Ich zähle jetzt mal einige meiner Hassbands auf, keine Ahnung wie man solche Musik nennen soll: Lärm vielleicht? Bands wie Black Eyed Peas, Nickelback, Pitbull, Oeschs die Dritten, Florian Ast, 77 Bombaystreet, Trauffer, und so weiter. Das geht bei mir gar nicht. Die Bands berühren mich einfach nicht und lösen ganz einfach nichts in mir aus. Die Musik ist konstruiert und ganz bewusst auf ein gewisses Publikum zugeschnitten, das man zu erreichen versucht. Sie hat keine Ecken und Kanten und ist aalglatt. Nichts deutet auf eine Persönlichkeit hin. Es will gefallen und darum gefällt es mir nicht.

Gibt es Zeitschriften oder Magazine, die du regelmässig liest?
Ja klar, gibt es die.
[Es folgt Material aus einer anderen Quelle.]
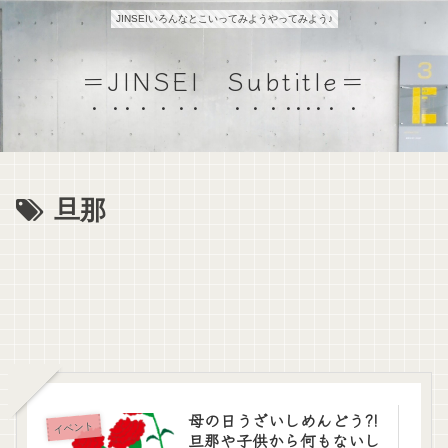
JINSEIいろんなとこいってみようやってみよう♪
＝JINSEI Subtitle＝
旦那
母の日うざいしめんどう?!
イベント
旦那や子供から何もないし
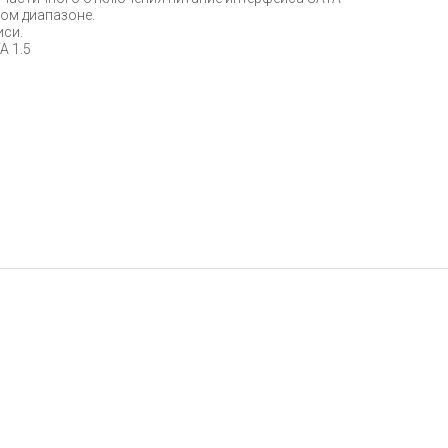
ном диапазоне.
иси.
A 1.5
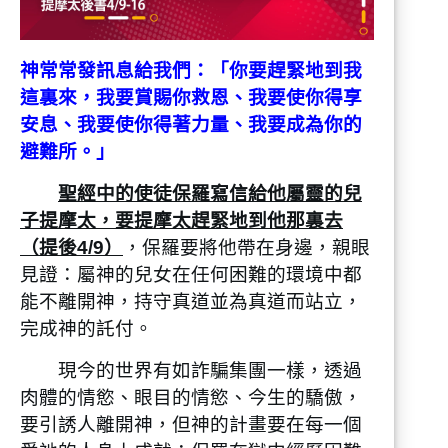
往撻馬太去，
11 獨有路加在我這裡。你來的時候，要把
馬可帶來，因為他在傳道的事上於我有益處
神常常發訊息給我們：「你要趕緊地到我
（註：“傳道”或作“服事我”）。
這裏來，我要賞賜你救恩、我要使你得享
12 我已經打發推基古往以弗所去。
安息、我要使你得著力量、我要成為你的
13 我在特羅亞留於加布的那件外衣，你來
避難所。」
的時候可以帶來，那些書也要帶來，更要緊
的是那些皮卷。
聖經中的使徒保羅寫信給他屬靈的兒
14 銅匠亞歷山大多多地害我，主必照他所
子提摩太，要提摩太趕緊地到他那裏去
行的報應他。
（提後4/9）
，保羅要將他帶在身邊，親眼
15 你也要防備他，因為他極力敵擋了我們
的話。
見證：屬神的兒女在任何困難的環境中都
16 我初次申訴，沒有人前來幫助，竟都離
能不離開神，持守真道並為真道而站立，
棄我；但願這罪不歸與他們。
完成神的託付。
現今的世界有如詐騙集團一樣，透過
肉體的情慾、眼目的情慾、今生的驕傲，
要引誘人離開神，但神的計畫要在每一個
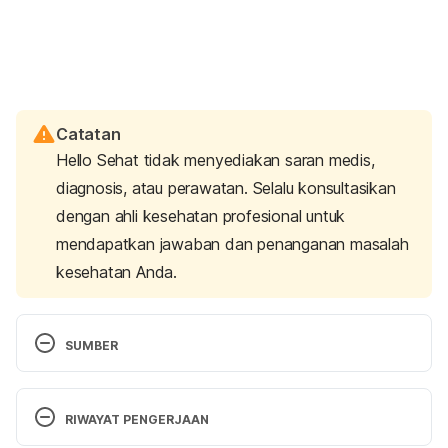
Catatan
Hello Sehat tidak menyediakan saran medis,
diagnosis, atau perawatan. Selalu konsultasikan
dengan ahli kesehatan profesional untuk
mendapatkan jawaban dan penanganan masalah
kesehatan Anda.
SUMBER
Is it safe to shave pubic hair?
 (n.d.). Nemours 
KidsHealth – the Web’s most visited site about 
RIWAYAT PENGERJAAN
children’s health. Retrieved 29 May 2023 from 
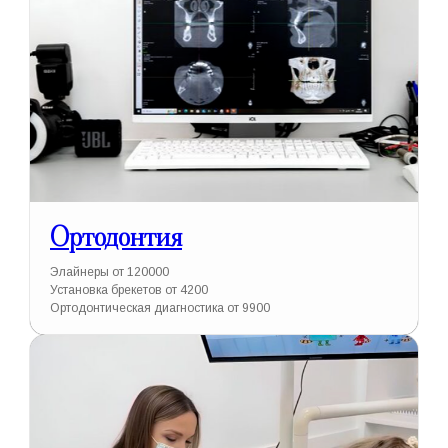
Ортодонтия
Элайнеры от 120000
Установка брекетов от 4200
Ортодонтическая диагностика от 9900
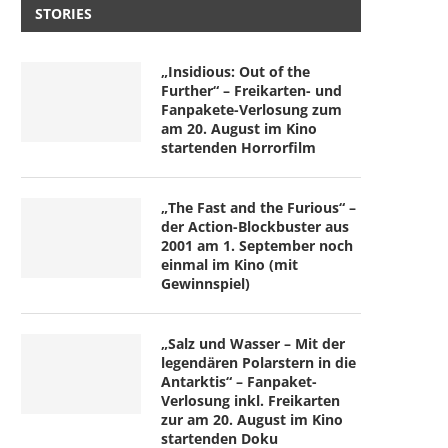
STORIES
„Insidious: Out of the
Further“ – Freikarten- und
Fanpakete-Verlosung zum
am 20. August im Kino
startenden Horrorfilm
„The Fast and the Furious“ –
der Action-Blockbuster aus
2001 am 1. September noch
einmal im Kino (mit
Gewinnspiel)
„Salz und Wasser – Mit der
legendären Polarstern in die
Antarktis“ – Fanpaket-
Verlosung inkl. Freikarten
zur am 20. August im Kino
startenden Doku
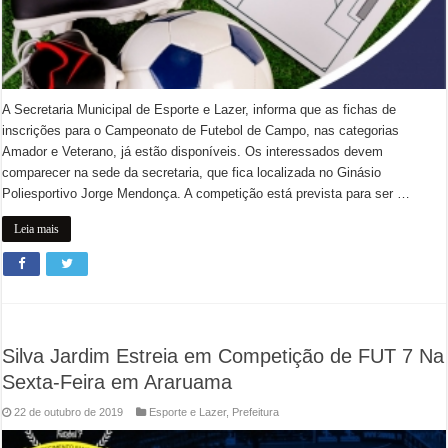
A Secretaria Municipal de Esporte e Lazer, informa que as fichas de
inscrições para o Campeonato de Futebol de Campo, nas categorias
Amador e Veterano, já estão disponíveis. Os interessados devem
comparecer na sede da secretaria, que fica localizada no Ginásio
Poliesportivo Jorge Mendonça. A competição está prevista para ser …
Leia mais
Silva Jardim Estreia em Competição de FUT 7 Na
Sexta-Feira em Araruama
22 de outubro de 2019
Esporte e Lazer
,
Prefeitura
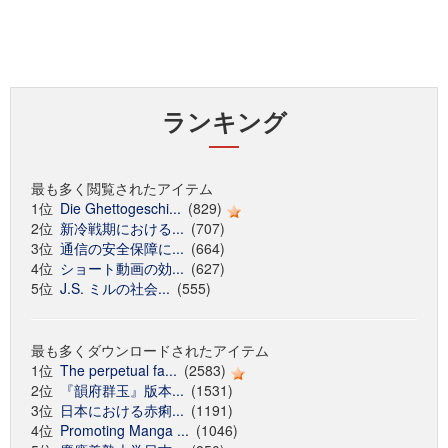
ランキング
最も多く閲覧されたアイテム
1位
Die Ghettogeschi...
(829)
2位
新冷戦期における...
(707)
3位
通信の安全保障に...
(664)
4位
ショート動画の効...
(627)
5位
J.S. ミルの社会...
(555)
最も多くダウンロードされたアイテム
1位
The perpetual fa...
(2583)
2位
『韻府群玉』版本...
(1531)
3位
日本における赤痢...
(1191)
4位
Promoting Manga ...
(1046)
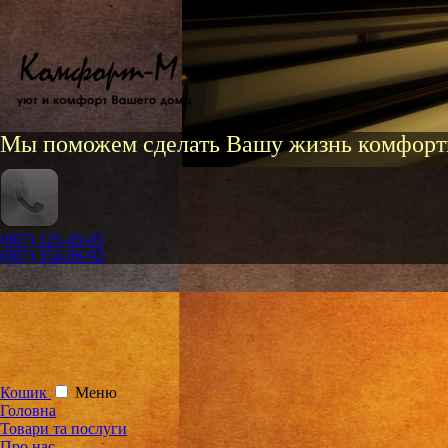
Мы поможем сделать Вашу жизнь комфорт
(067) 125-45-05
(067) 354-06-92
Кошик
Меню
Головна
Товари та послуги
Про нас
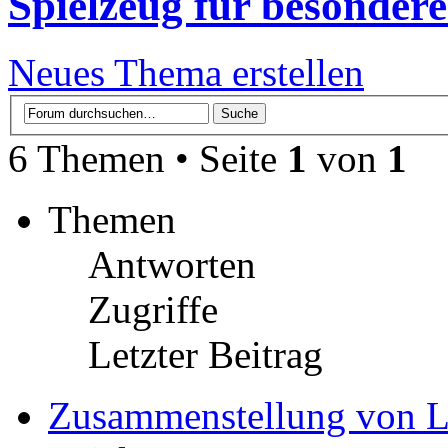
Spielzeug für besonder
Neues Thema erstellen
6 Themen • Seite
1
von
1
Themen
Antworten
Zugriffe
Letzter Beitrag
Zusammenstellung von L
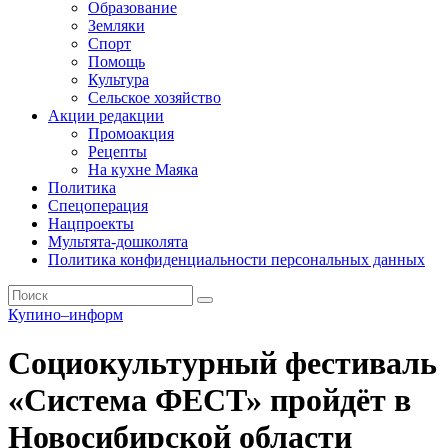
Образование
Земляки
Спорт
Помощь
Культура
Сельское хозяйство
Акции редакции
Промоакция
Рецепты
На кухне Маяка
Политика
Спецоперация
Нацпроекты
Мультята-дошколята
Политика конфиденциальности персональных данных
Купино–информ
Социокультурный фестиваль
«Система ФЕСТ» пройдёт в
Новосибирской области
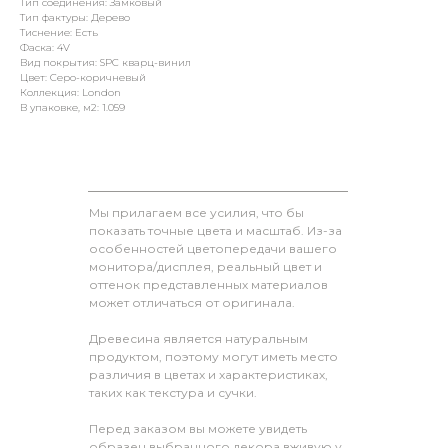
Тип соединения: Замковый
Тип фактуры: Дерево
Тиснение: Есть
Фаска: 4V
Вид покрытия: SPC кварц-винил
Цвет: Серо-коричневый
Коллекция: London
В упаковке, м2: 1.059
Мы прилагаем все усилия, что бы
показать точные цвета и масштаб. Из-за
особенностей цветопередачи вашего
монитора/дисплея, реальный цвет и
оттенок представленных материалов
может отличаться от оригинала.
Древесина является натуральным
продуктом, поэтому могут иметь место
различия в цветах и характеристиках,
таких как текстура и сучки.
Перед заказом вы можете увидеть
образец выбранного декора вживую у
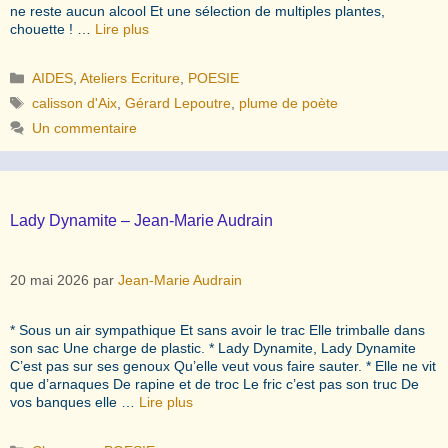
ne reste aucun alcool Et une sélection de multiples plantes,
chouette ! …
Lire plus
Catégories
AIDES
,
Ateliers Ecriture
,
POESIE
Étiquettes
calisson d'Aix
,
Gérard Lepoutre
,
plume de poète
Un commentaire
Lady Dynamite – Jean-Marie Audrain
20 mai 2026
par
Jean-Marie Audrain
* Sous un air sympathique Et sans avoir le trac Elle trimballe dans
son sac Une charge de plastic. * Lady Dynamite, Lady Dynamite
C’est pas sur ses genoux Qu’elle veut vous faire sauter. * Elle ne vit
que d’arnaques De rapine et de troc Le fric c’est pas son truc De
vos banques elle …
Lire plus
Catégories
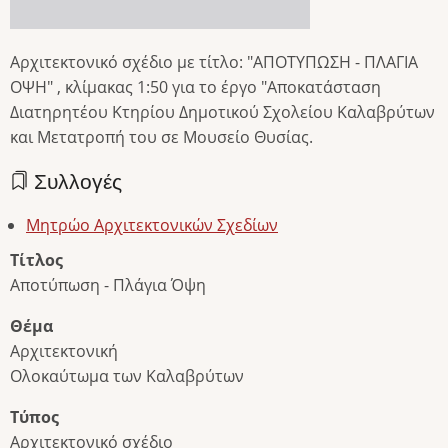
Αρχιτεκτονικό σχέδιο με τίτλο: "ΑΠΟΤΥΠΩΣΗ - ΠΛΑΓΙΑ
ΟΨΗ" , κλίμακας 1:50 για το έργο "Αποκατάσταση
Διατηρητέου Κτηρίου Δημοτικού Σχολείου Καλαβρύτων
και Μετατροπή του σε Μουσείο Θυσίας.
Συλλογές
Μητρώο Αρχιτεκτονικών Σχεδίων
Τίτλος
Αποτύπωση - Πλάγια Όψη
Θέμα
Αρχιτεκτονική
Ολοκαύτωμα των Καλαβρύτων
Τύπος
Αρχιτεκτονικό σχέδιο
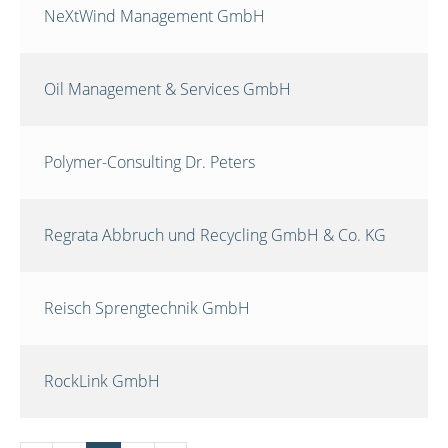
NeXtWind Management GmbH
Oil Management & Services GmbH
Polymer-Consulting Dr. Peters
Regrata Abbruch und Recycling GmbH & Co. KG
Reisch Sprengtechnik GmbH
RockLink GmbH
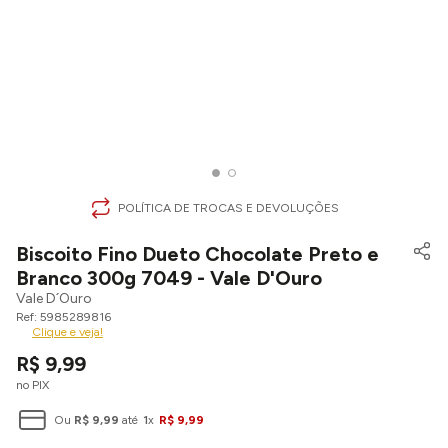
POLÍTICA DE TROCAS E DEVOLUÇÕES
Biscoito Fino Dueto Chocolate Preto e
Branco 300g 7049 - Vale D'Ouro
Vale D´Ouro
5985289816
Clique e veja!
R$
9
,
99
no PIX
Ou
R$
9
,
99
até
1
x
R$
9
,
99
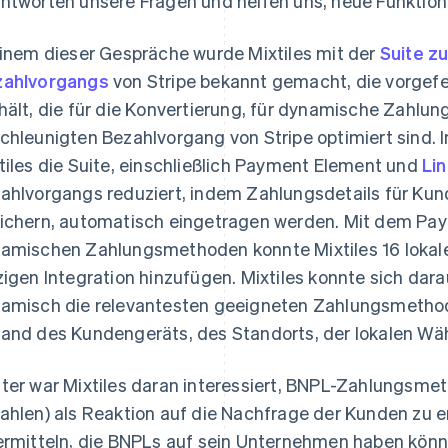
ntworten unsere Fragen und helfen uns, neue Funktion
einem dieser Gespräche wurde Mixtiles mit der
Suite z
ahlvorgangs
von Stripe bekannt gemacht, die vorgef
hält, die für die Konvertierung, für dynamische Zahlu
chleunigten Bezahlvorgang von Stripe optimiert sind.
tiles die Suite, einschließlich Payment Element und
Li
ahlvorgangs reduziert, indem Zahlungsdetails für Kund
ichern, automatisch eingetragen werden. Mit dem P
amischen Zahlungsmethoden konnte Mixtiles 16 lokal
zigen Integration hinzufügen. Mixtiles konnte sich dara
amisch die relevantesten geeigneten Zahlungsmethode
and des Kundengeräts, des Standorts, der lokalen Wä
ter war Mixtiles daran interessiert, BNPL-Zahlungsmet
ahlen) als Reaktion auf die Nachfrage der Kunden zu
ermitteln, die BNPLs auf sein Unternehmen haben könn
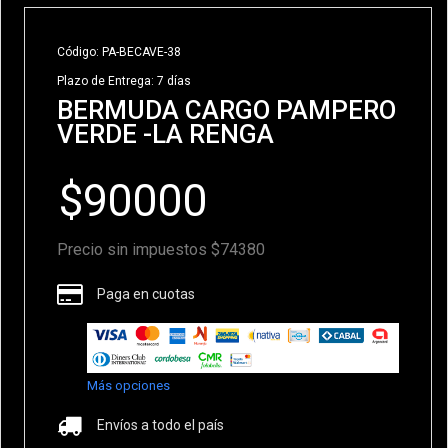
Código: PA-BECAVE-38
Plazo de Entrega: 7 días
BERMUDA CARGO PAMPERO
VERDE -LA RENGA
Precio sin impuestos $74380
Paga en cuotas
Más opciones
Envíos a todo el país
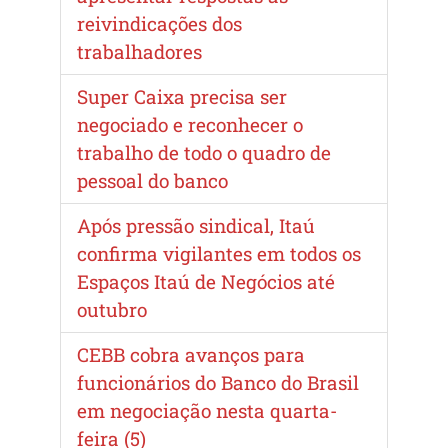
reivindicações dos
trabalhadores
Super Caixa precisa ser
negociado e reconhecer o
trabalho de todo o quadro de
pessoal do banco
Após pressão sindical, Itaú
confirma vigilantes em todos os
Espaços Itaú de Negócios até
outubro
CEBB cobra avanços para
funcionários do Banco do Brasil
em negociação nesta quarta-
feira (5)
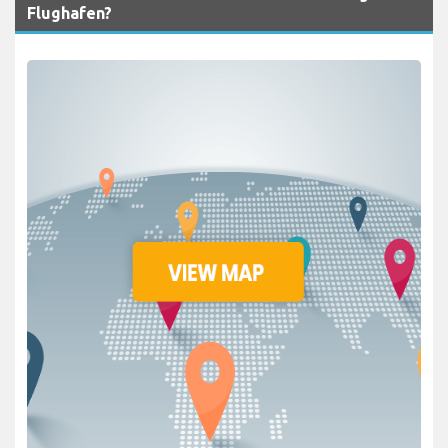
Flughafen?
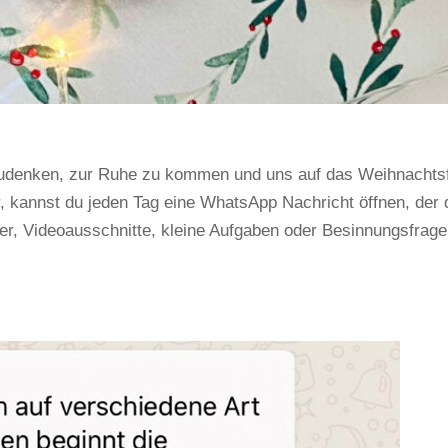
zudenken, zur Ruhe zu kommen und uns auf das Weihnachts
, kannst du jeden Tag eine WhatsApp Nachricht öffnen, der 
ieder, Videoausschnitte, kleine Aufgaben oder Besinnungsfrag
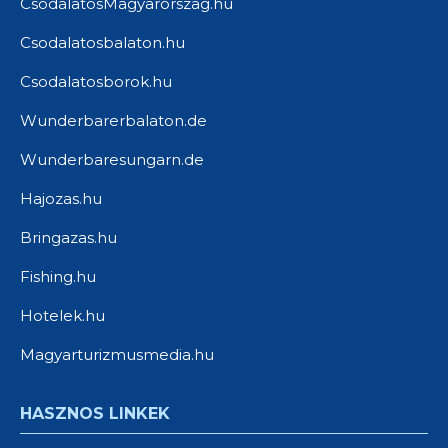
CsodalatosMagyarorszag.hu
Csodalatosbalaton.hu
Csodalatosborok.hu
Wunderbarerbalaton.de
Wunderbaresungarn.de
Hajozas.hu
Bringazas.hu
Fishing.hu
Hotelek.hu
Magyarturizmusmedia.hu
HASZNOS LINKEK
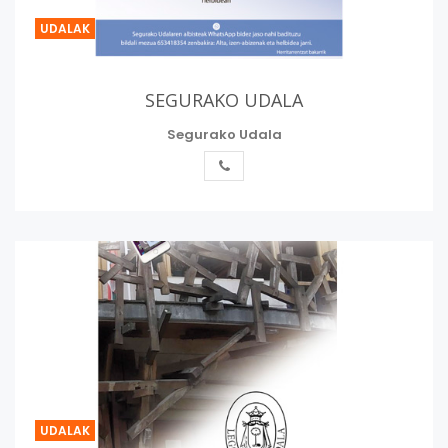
UDALAK
SEGURAKO UDALA
Segurako Udala
UDALAK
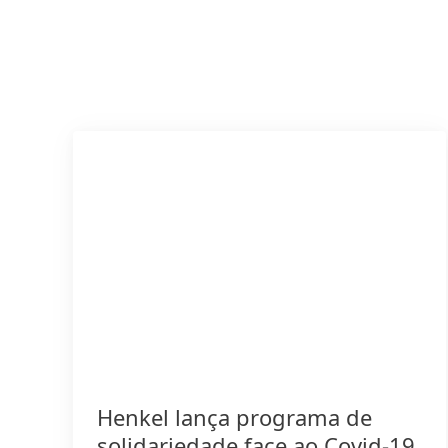
Henkel lança programa de
solidariedade face ao Covid-19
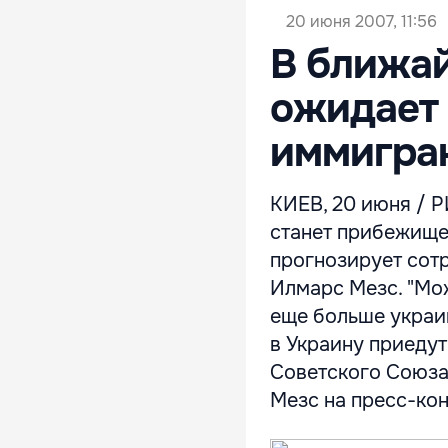
20 июня 2007, 11:56
В ближай
ожидает 
иммигран
КИЕВ, 20 июня / Р
станет прибежищем
прогнозирует сот
Илмарс Мезс. "Мож
еще больше украи
в Украину приеду
Советского Союза,
Мезс на пресс-кон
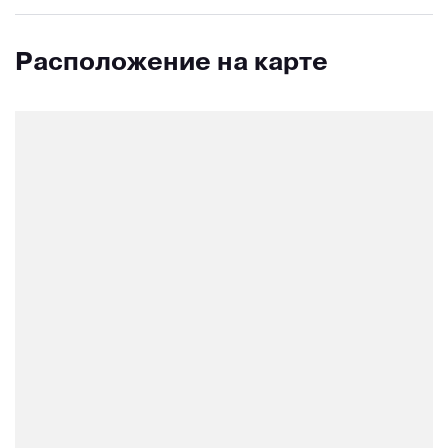
Расположение на карте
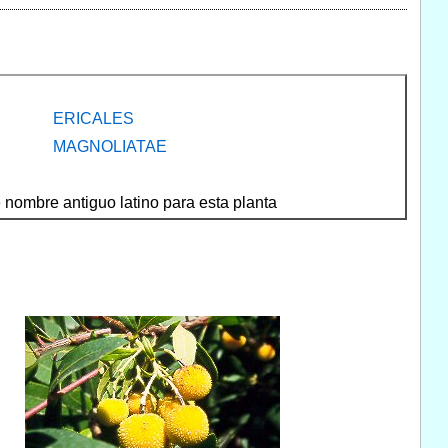
ERICALES
MAGNOLIATAE
nombre antiguo latino para esta planta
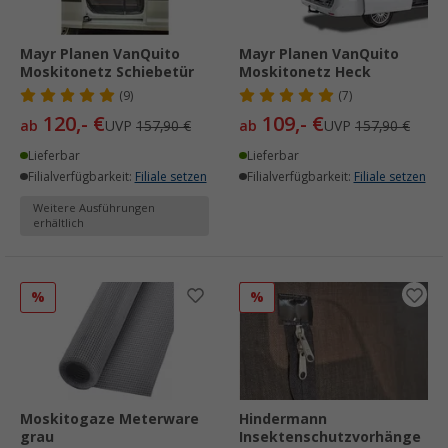
Mayr Planen VanQuito
Mayr Planen VanQuito
Moskitonetz Schiebetür
Moskitonetz Heck
(9)
(7)
120,- €
109,- €
ab
UVP
157,90 €
ab
UVP
157,90 €
Lieferbar
Lieferbar
Filialverfügbarkeit:
Filiale setzen
Filialverfügbarkeit:
Filiale setzen
Weitere Ausführungen
erhältlich
%
%
Moskitogaze Meterware
Hindermann
grau
Insektenschutzvorhänge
Gala, InTouch, Friday – da geht es noch um die wirklich wichtigen Dinge im Leben. Das sind alles auch renommierte Blätter, die nicht voll sind von all den Fake-News, mit denen wir zugemüllt werden. Nebenbei lese ich zur Entspannung ab und zu mal Das Magazin aus dem Tages Anzeiger und die NZZ am Sonntag oder die Sonntagszeitung. Manchmal lese ich auch mal den Spiegel oder den Stern. Die sind aber zum Teil schon auf Gala-, InTouch- und Friday-Niveau. Ja, das am Anfang war natürlich Spass. Der Rest nicht.

OK, stimmt: Du bist ja mehr so der intellektuelle Typ.
Ich bin eher visuell. Von daher würden ja die Boulevard-Blätter passen. Aber da bevorzuge ich dann eher Comics. Darf ich meine Lieblingscomics auflisten? Aber bitte nicht nur drei.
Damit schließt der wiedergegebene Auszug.